…Elderberry is primarily recognized as providing natural support for the immune system. Elderberry contains concentrated amounts of vitamin C, flavinoids, fruit acids, and anthocyanic pigments. It is also an excellent source for vitamins A and B and may also have antiviral properties.
…There is new evidence concluding that Elderberries have great value in fighting flu and other similar viruses. Elderberry has an ability to help break fevers because it promotes profuse sweating.

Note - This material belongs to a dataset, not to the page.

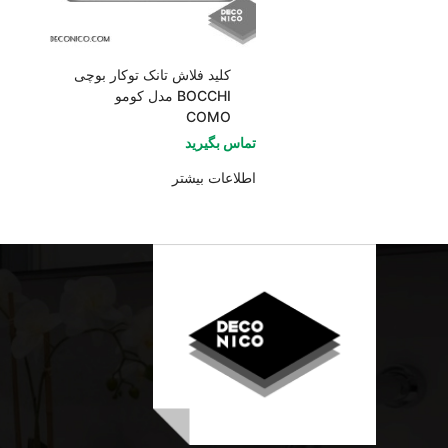
کلید فلاش تانک توکار بوچی
BOCCHI مدل کومو
COMO
تماس بگیرید
اطلاعات بیشتر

The list of attributes that Elderberry boasts is impressive. Elderberry works as a simple cleanser and also as an antioxidant. It is also a diuretic, an anti-inflammatory, an anti-catarrhal, and can act as a mild laxative. This useful herb can be used for bronchitis, catarrh, coughs, sore throats, fevers, influenza, neuralgia, rheumatism, sciatica, skin disorders, and even hay fever.
Elderberry’s use as a flu remedy dates back to ancient Roman times. Typically, Elderberry consumption will improve flu symptoms within three days. Elderberry has been proven effective against eight different strains of influenza. This fact alone gives it a stronger record than any synthetic vaccine being offered at a clinic this winter. In addition, laboratory studies on Elderberry concerning HIV, herpes, and Epstein-Barr viruses have all had positive results.
To effectively utilize Elderberry, make a tea with 3 to 5 grams of the dried flowers steeped in 1 cup of boiling water for 10 to 15 minutes. This may be taken three times a day. Liquid Elderberry extract can be taken twice a day. The dosages are 5 ml (for children) and 10 ml (for adults). Between 20 and 60 drops of a tincture may be taken two or three times a day.
One caution – the leaves and stems of Elderberry are considered slightly toxic if they are ingested in raw form. There are no other known adverse reactions, however. There is also no evidence of other drug interactions with Elderberry.